Und wieso Vanessa, Angie und Ernie am Ende des Hörspiels plötzlich berlinern (immerhin spielt Vanessa ja in England), das werde ich auch nie verstehen.

Die Sprecherleistungen kann man hier allesamt durchwinken, das geht in Ordnung. Höchstens, dass auch Angie etwas älter klingt als es ihre Rolle erfordert, könnte man ankreiden.
Doch das scheint in dieser Serie ein häufiges “Problem” zu sein. Aber eben nur ein kleines, mit dem man wohl leben kann.

Geräusche und Musik sind auf gewohntem Niveau, machen die Handlung anschaulich und verleihen der Geschichte den schönen altertümlichen, leicht märchenhaften Charme.

Das Cover zeigt den Sprung der Geister-Prinzessin durch das Fenster als das Haus brennt. Für mich sieht es eher so aus als fliege da eine Hexe zum Fenster hinaus, die Haltung passt einwandfrei, es fehlt gerade mal der Besen. Zudem hat die Geister-Prinzessin auch nicht gerade einen liebreizenden Gesichtsausdruck.
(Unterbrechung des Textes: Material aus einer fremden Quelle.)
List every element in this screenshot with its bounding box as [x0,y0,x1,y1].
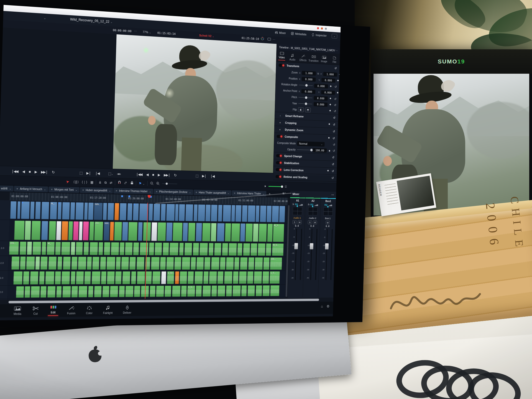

Fazit:   Eine ordentliche und für die Reihe auch gruselige Geschichte. Allerdings hätte man sich das alberne Teenager-Getue sparen können.
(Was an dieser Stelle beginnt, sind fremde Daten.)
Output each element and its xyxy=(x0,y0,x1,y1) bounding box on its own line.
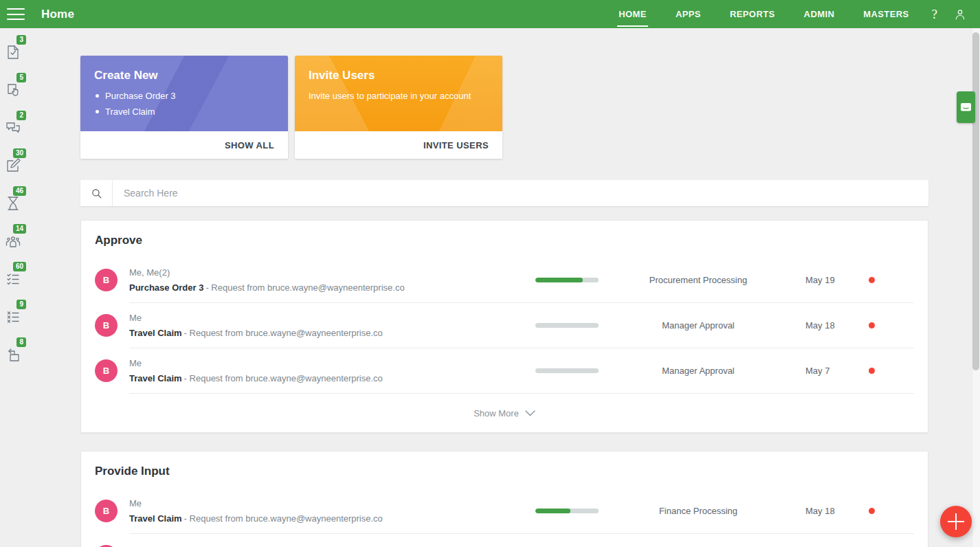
nav-item-apps[interactable]: APPS xyxy=(674,1,702,27)
search-input[interactable] xyxy=(113,180,928,206)
sidebar-item-approvals[interactable]: 5 xyxy=(0,71,28,109)
nav-item-admin[interactable]: ADMIN xyxy=(803,1,836,27)
unread-dot xyxy=(869,368,875,374)
nav-item-home[interactable]: HOME xyxy=(617,1,648,27)
task-row[interactable]: B Me, Me(2) Purchase Order 3- Request fr… xyxy=(81,258,928,302)
sidebar-item-messages[interactable]: 2 xyxy=(0,109,28,147)
task-row[interactable]: B Me Travel Claim- Request from bruce.wa… xyxy=(81,489,928,533)
avatar: B xyxy=(95,314,118,337)
task-title: Travel Claim xyxy=(129,328,182,338)
document-check-icon xyxy=(5,44,21,60)
sidebar-item-my-items[interactable]: 3 xyxy=(0,34,28,71)
badge-count: 9 xyxy=(16,300,26,309)
stage-label: Procurement Processing xyxy=(599,275,798,285)
sidebar-item-drafts[interactable]: 30 xyxy=(0,147,28,185)
task-row[interactable]: Me, Me(2) xyxy=(81,534,928,547)
sidebar-item-withdrawn[interactable]: 8 xyxy=(0,336,28,374)
task-title: Travel Claim xyxy=(129,373,182,383)
progress-bar xyxy=(535,509,599,513)
avatar: B xyxy=(95,359,118,382)
badge-count: 2 xyxy=(16,111,26,120)
help-icon[interactable]: ? xyxy=(932,7,937,22)
main-content: Create New Purchase Order 3 Travel Claim… xyxy=(80,28,928,547)
badge-count: 30 xyxy=(13,148,26,158)
search-bar xyxy=(80,180,928,206)
invite-users-card: Invite Users Invite users to participate… xyxy=(295,56,502,159)
stage-label: Manager Approval xyxy=(599,366,798,376)
sidebar-item-pending[interactable]: 46 xyxy=(0,185,28,223)
chat-bubbles-icon xyxy=(5,120,21,136)
date-label: May 19 xyxy=(798,275,867,285)
promo-cards-row: Create New Purchase Order 3 Travel Claim… xyxy=(80,56,502,159)
search-icon-button[interactable] xyxy=(80,180,113,206)
unread-dot xyxy=(869,277,875,283)
edit-draft-icon xyxy=(5,157,21,174)
badge-count: 60 xyxy=(13,262,26,271)
create-new-item-travel-claim[interactable]: Travel Claim xyxy=(94,107,274,117)
unread-dot xyxy=(869,322,875,328)
sidebar-item-rejected[interactable]: 9 xyxy=(0,298,28,336)
progress-bar xyxy=(535,323,599,328)
date-label: May 18 xyxy=(798,320,867,331)
left-sidebar: 3 5 2 30 46 14 60 xyxy=(0,28,28,547)
show-all-button[interactable]: SHOW ALL xyxy=(80,131,288,159)
withdraw-box-icon xyxy=(5,346,21,363)
approve-heading: Approve xyxy=(95,234,914,247)
hamburger-menu-icon[interactable] xyxy=(7,8,25,20)
hourglass-pending-icon xyxy=(5,195,21,212)
task-title: Travel Claim xyxy=(129,513,182,524)
user-account-icon[interactable] xyxy=(954,8,966,21)
create-new-title: Create New xyxy=(94,69,274,82)
sidebar-item-completed[interactable]: 60 xyxy=(0,260,28,298)
create-new-card-body: Create New Purchase Order 3 Travel Claim xyxy=(80,56,288,131)
scrollbar-thumb[interactable] xyxy=(972,32,979,370)
provide-input-heading: Provide Input xyxy=(95,465,914,478)
create-new-fab[interactable] xyxy=(940,506,972,537)
chevron-down-icon xyxy=(525,410,535,416)
top-navbar: Home HOME APPS REPORTS ADMIN MASTERS ? xyxy=(0,0,980,28)
tap-select-icon xyxy=(5,82,21,98)
avatar: B xyxy=(95,269,118,291)
chat-bubble-icon xyxy=(960,102,972,113)
rejected-list-icon xyxy=(5,309,21,325)
assignee-label: Me xyxy=(129,313,535,323)
avatar: B xyxy=(95,500,118,522)
task-row[interactable]: B Me Travel Claim- Request from bruce.wa… xyxy=(81,348,928,393)
show-more-button[interactable]: Show More xyxy=(81,394,928,433)
progress-bar xyxy=(535,278,599,282)
date-label: May 18 xyxy=(798,506,867,516)
people-group-icon xyxy=(5,233,21,249)
badge-count: 14 xyxy=(13,224,26,234)
assignee-label: Me, Me(2) xyxy=(129,267,535,278)
sidebar-item-participated[interactable]: 14 xyxy=(0,223,28,260)
chat-widget-tab[interactable] xyxy=(957,91,975,123)
assignee-label: Me xyxy=(129,358,535,368)
invite-users-button[interactable]: INVITE USERS xyxy=(295,131,502,159)
badge-count: 5 xyxy=(16,73,26,82)
badge-count: 3 xyxy=(16,35,26,45)
progress-bar xyxy=(535,368,599,373)
request-label: - Request from bruce.wayne@wayneenterpri… xyxy=(184,373,383,383)
request-label: - Request from bruce.wayne@wayneenterpri… xyxy=(184,513,383,524)
task-row[interactable]: B Me Travel Claim- Request from bruce.wa… xyxy=(81,303,928,348)
checklist-done-icon xyxy=(5,271,21,287)
invite-users-title: Invite Users xyxy=(309,69,489,82)
nav-item-masters[interactable]: MASTERS xyxy=(862,1,910,27)
page-title: Home xyxy=(41,8,74,21)
plus-icon xyxy=(948,513,964,530)
stage-label: Finance Processing xyxy=(599,506,798,516)
provide-input-panel: Provide Input B Me Travel Claim- Request… xyxy=(80,451,928,547)
invite-users-card-body: Invite Users Invite users to participate… xyxy=(295,56,502,131)
approve-panel: Approve B Me, Me(2) Purchase Order 3- Re… xyxy=(80,220,928,433)
nav-item-reports[interactable]: REPORTS xyxy=(728,1,777,27)
create-new-item-purchase-order[interactable]: Purchase Order 3 xyxy=(94,91,274,101)
date-label: May 7 xyxy=(798,366,867,376)
create-new-list: Purchase Order 3 Travel Claim xyxy=(94,91,274,117)
main-nav: HOME APPS REPORTS ADMIN MASTERS ? xyxy=(604,1,975,27)
request-label: - Request from bruce.wayne@wayneenterpri… xyxy=(184,328,383,338)
task-title: Purchase Order 3 xyxy=(129,282,203,293)
create-new-card: Create New Purchase Order 3 Travel Claim… xyxy=(80,56,288,159)
stage-label: Manager Approval xyxy=(599,320,798,331)
badge-count: 46 xyxy=(13,186,26,196)
assignee-label: Me xyxy=(129,498,535,509)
Vanessa, die Freundin der Geister (06) – Die schöne vom Teufelssee

Titel: Vanessa, die Freundin der Geister (06) – Die schöne vom Teufelssee / VerlagTonstudio Braun / Laufzeit: ca. 52 min. / Sprecher:   Nina Danzeisen, Helmut Winkelmann, Erwin Scherschel u.A

Inhalt:  Vanessa trat ans Ufer des Teufelsees. Ein überirdisches Leuchten strahlte von seinem Grund herauf. Ein wunderschönes junges Mädchen lag regungslos unter der Wasseroberfläche… Als Vanessa sich vorbeugte, fielen ihre Haare auf’s Wasser. Plötzlich spürte sie einen heftigen Ruck daran. Die Ertrunkene wollte sie zu sich hinabziehen in den nassen Tod…


Die Schöne vom Teufelssee ist eine der seltenen Folgen, die nicht auf Westwood Manor spielen. Doch das alleine sagt über die Qualität dieser Folge natürlich noch nichts aus.
Sie beginnt sogar durchaus gruselig damit, dass Vanessa in einem verfallenen Haus Schutz vor einem Gewitter sucht und dort auf eine Geisterfrau trifft, die nichts Gutes im Schilde führt.
Die übrige Geschichte vereint dann die verschiedensten Motive und Ereignisse aus anderen bekannten Schauergeschichten in sich: zunächst das verfallene Spukhaus, ein böser und rachsüchtiger Geist, der versucht, einen Autofahrer in den Tod zu lenken und Vanessa im See ertränken will.
Der Hintegrund, weshalb die Geisterfrau so böse ist, ist eine geradezu klassisch anmutende Geschichte von einer großen Liebe, einem Missverständnis und einem Selbstmord aus Enttäuschung und Trauer.
Klingt an sich gar nicht mal so schlecht für eine Vanessa-Folge.
Aber sie hat einen Haken.
Die Geisterfrau hat es auf Liebespaare abgesehen. Daher sehe ich es ja noch ein, dass Luis und Carol ebenfalls am Spukhaus auftauchen.
Wieso es allerdings nötig ist, dass Luis seine Freundin wortwörtlich im Regen stehen lässt und Vanessa anbaggert, das will mir wiederum nicht einleuchten.
Ich habe nichts gegen Lovestorys, wirklich nicht.
Doch diese Flirterei ist überflüssig. Sie ist für die Geschichte völlig ohne Belang (Luis und Carol sind ja ein Paar als Opfer für die Geisterfrau) und lässt die gesamte Folge “unrund” wirken.
Zudem hat Vanessa ja auch ihren Harold. Von dem hört man in dieser Folge leider recht wenig.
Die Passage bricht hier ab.